Chapter Summary
The world is awash with data, which come in many different forms. There are quantitative data that are in numerical form and qualitative data that arise as words, phrases, narrative, text or images. Data are produced by researchers who may be academic or in governments, businesses or other organisations. Data may be micro data that relate to specific individuals (personal data) or other kinds of entity, or they may be aggregated into tables in which the identity of the original entities is lost (macro data). What characterises the data that are the focus in Kent (2015) is that they are quantitative, systematically recorded micro data such as arise from official forms, surveys, censuses or from the systematic observation or electronic recording of selected properties of many entities. The outputs from the social media, for example the 400 million tweets on Twitter or the billion videos on YouTube that are posted or viewed every day, are sometimes described as ‘data’, but these become the basis for creating research data only if researchers make systematic use of them.
This chapter argues that research data are a deliberate, thoughtful and systematic construction by researchers or other individuals and they result from a process of systematic record-keeping.
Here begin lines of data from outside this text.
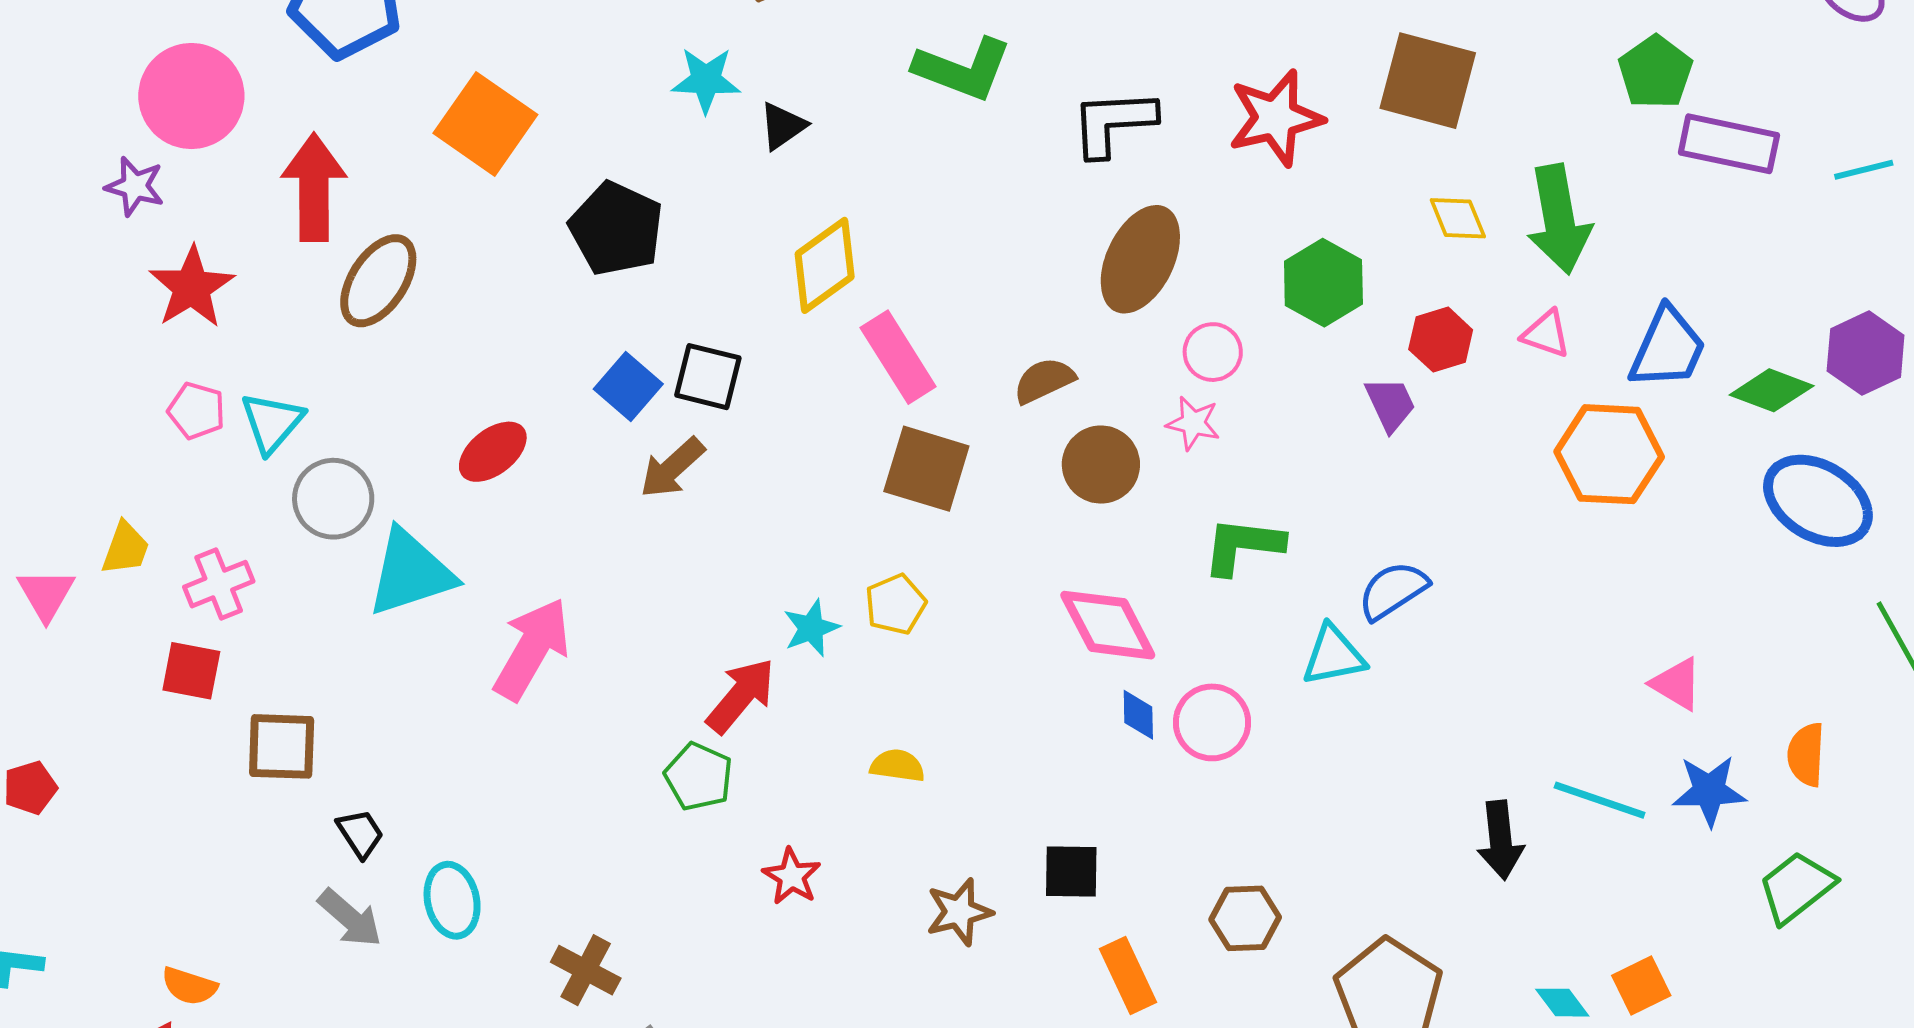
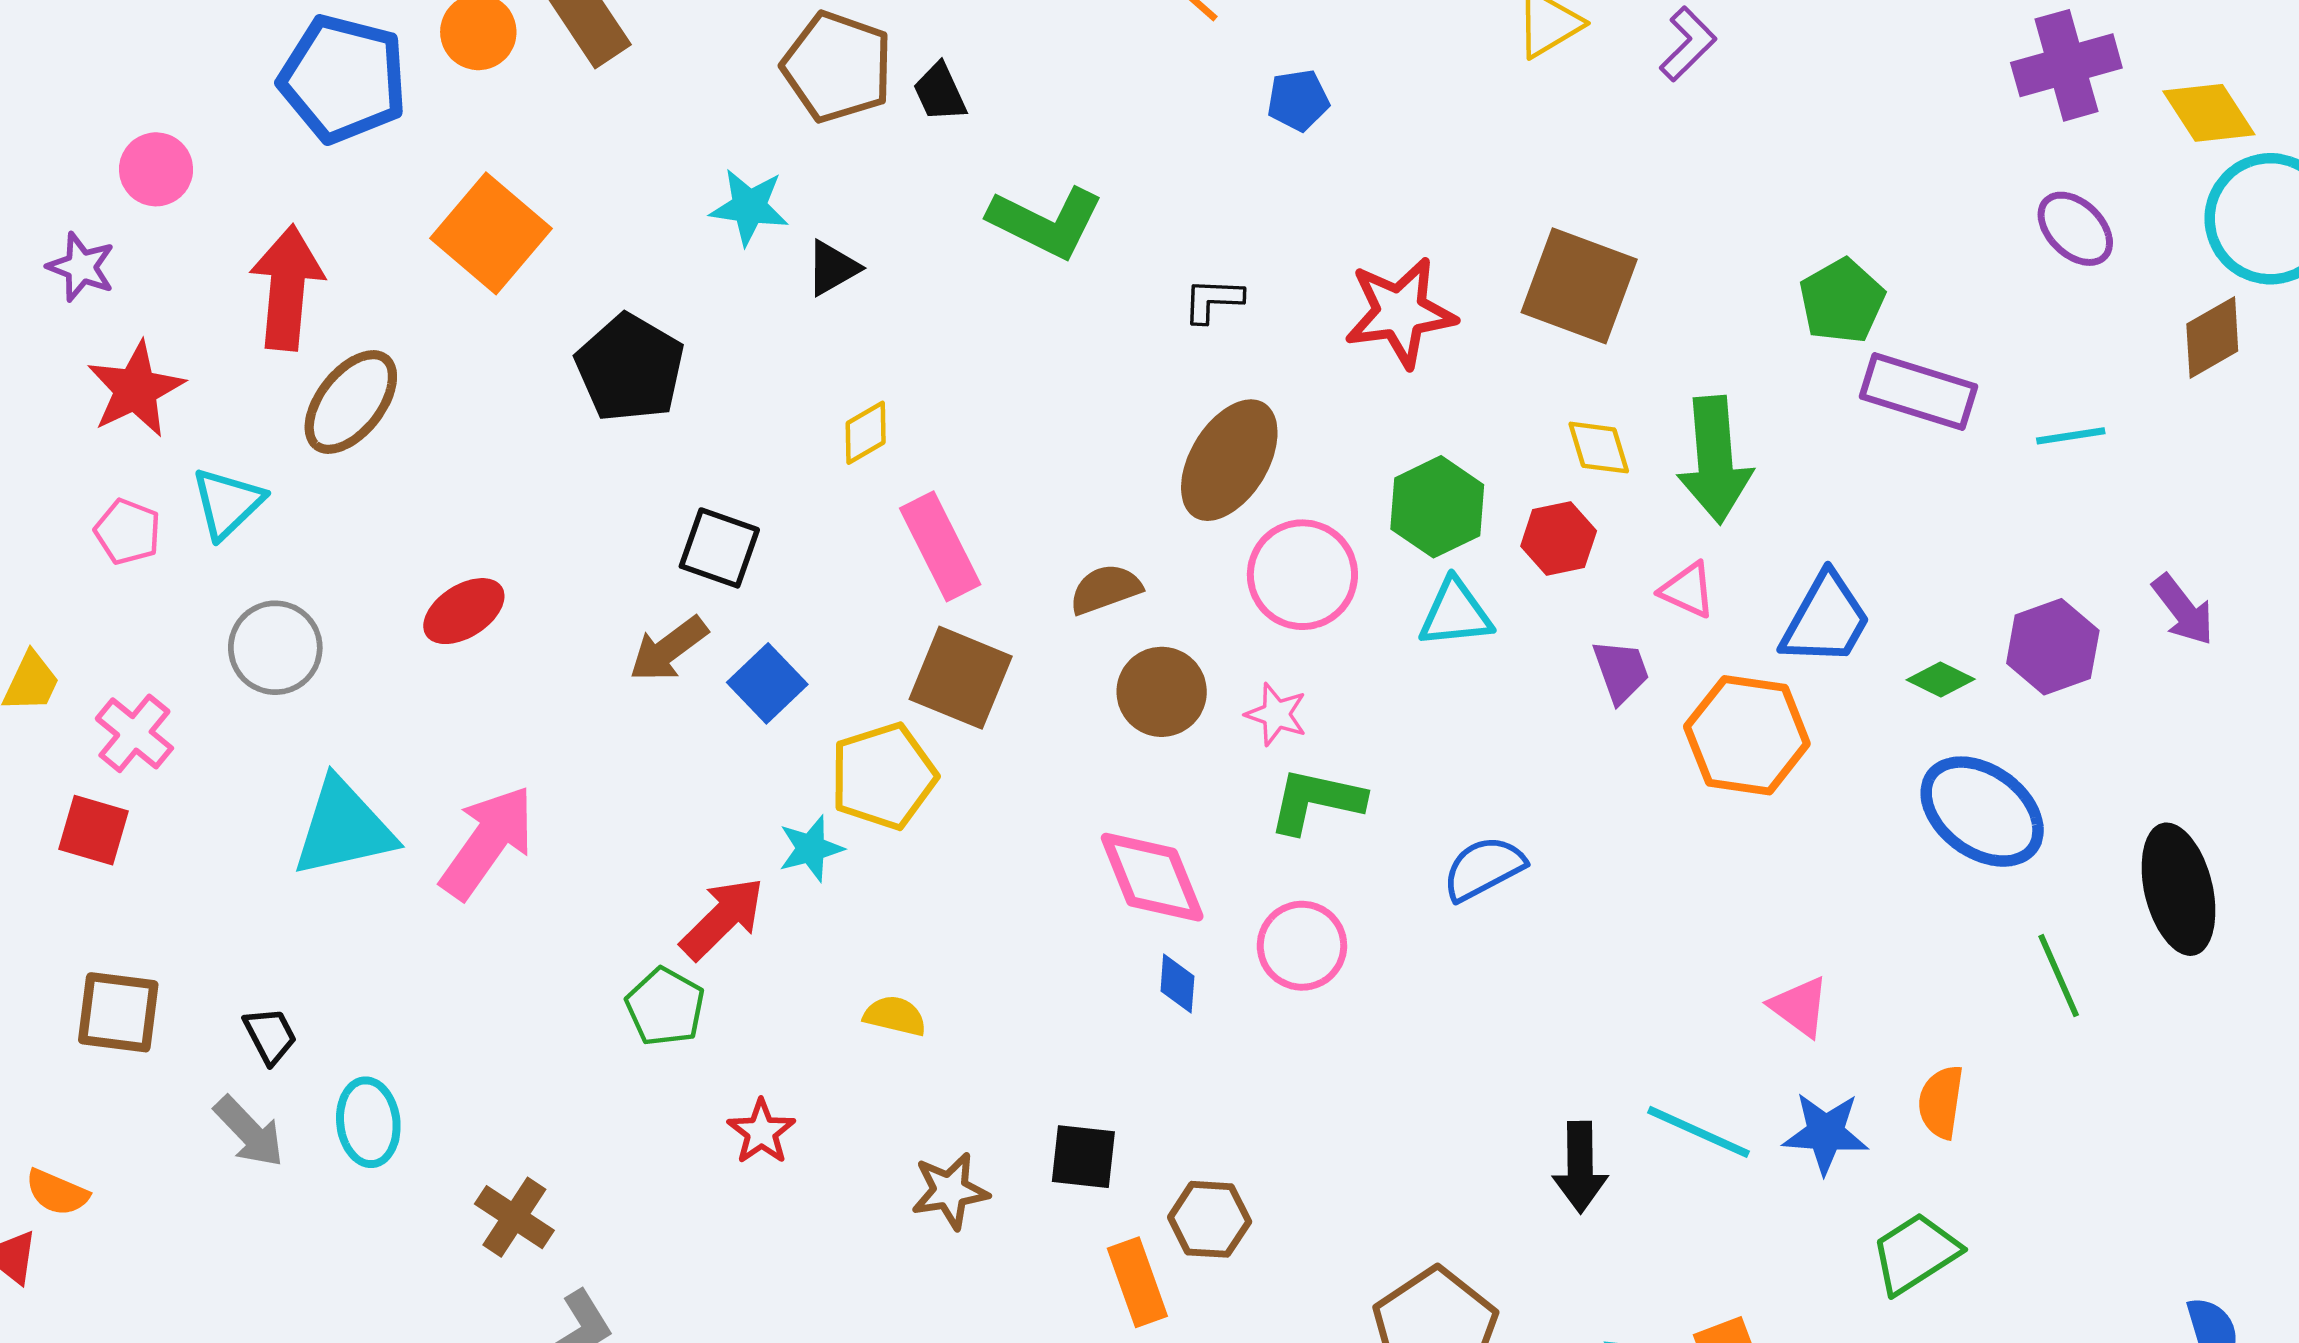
pink circle: (191, 96) -> (156, 169), size x0.6
black L-shape: (1113, 123) -> (1213, 300), size x0.6
yellow diamond: (825, 265) -> (866, 433), size x0.6
red hexagon: (1441, 340) -> (1559, 539), moved
pink circle: (1213, 352) -> (1302, 575), size x1.6
blue square: (628, 386) -> (767, 683), moved
green diamond: (1772, 390) -> (1941, 679), size x0.7
purple trapezoid: (1390, 404) -> (1621, 671), moved
cyan triangle: (272, 423) -> (228, 503), moved
pink star: (1193, 423) -> (1276, 714), moved
cyan triangle: (411, 573) -> (344, 828), moved
pink cross: (219, 584) -> (134, 733), turned -34
yellow pentagon: (896, 604) -> (883, 776), moved, size x1.5
cyan triangle: (1334, 656) -> (1456, 613), moved
pink circle: (1212, 722) -> (1302, 946), moved
brown square: (282, 746) -> (118, 1012), moved
brown hexagon: (1245, 918) -> (1210, 1219), moved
Records are created in a social, economic and political context and for purposes specific to individuals, groups, teams or departments within organizations. Quantitative data arise as numbers that result from the systematic capture of classified, ordered, ranked, counted or calibrated characteristics of a specified set of cases. All quantitative data have a structure that consists of cases, properties and values. Cases are the entities under investigation in a particular piece of research. The number used in any particular analysis will be known and will relate either to the total set of cases of interest to the researcher (the ‘population’) or to some subset of them. In some research projects, there may be more than one set of cases, sometimes arranged hierarchically as sets within sets, or sets at different points of time. Properties are the characteristics of cases that the researcher has chosen to observe or measure and then record. They may be demographic, behavioural or cognitive and they may play one or more roles in a research project as descriptors, causes or effects. Values are what researchers actually record as a result of the process of assessing properties. Such records may relate either to variables or to set memberships. The values of variables assess cases relative to one another; sets define memberships or degrees of membership in absolute terms according to generally agreed external standards or based on a combination of theoretical knowledge and practical experience of cases.
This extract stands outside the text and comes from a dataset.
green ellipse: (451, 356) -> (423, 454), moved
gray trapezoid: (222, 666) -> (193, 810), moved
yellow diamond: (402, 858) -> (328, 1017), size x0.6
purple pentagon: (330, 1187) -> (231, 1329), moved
The values of variables may be recorded into different types of measure that have in Kent (2015) been classified into binary, nominal, ordered category, ranked, discrete metric and continuous metric. Properties that relate to set memberships may be crisp or fuzzy. The distinction between types of measure is not always clear-cut and may be open to interpretation. The creation of measures, furthermore, is subject to many kinds of error in data construction. Errors can often be reduced by devoting extra resources to their minimization, but usually at extra cost in time and money.
The procedures used by researchers to structure and analyse a dataset are illustrated throughout Kent (2015) with a study carried out by the Institute of Social Marketing at the University of Stirling, which looks at the impact of alcohol marketing on the drinking behaviour of young people aged between 12 and 14. The findings are based on a survey that involves an interview-administered questionnaire measuring awareness and involvement with alcohol marketing and a self-completion questionnaire measuring alcohol drinking and associated behaviours. The homes of all second-year pupils attending schools in three local authority areas in the west of Scotland were contacted, generating a sample of 920 respondents. The key research hypotheses are that the more aware of and involved in alcohol marketing that young people are, the more likely they are to have consumed alcohol, and the more likely they are to think that they will drink alcohol in the next year.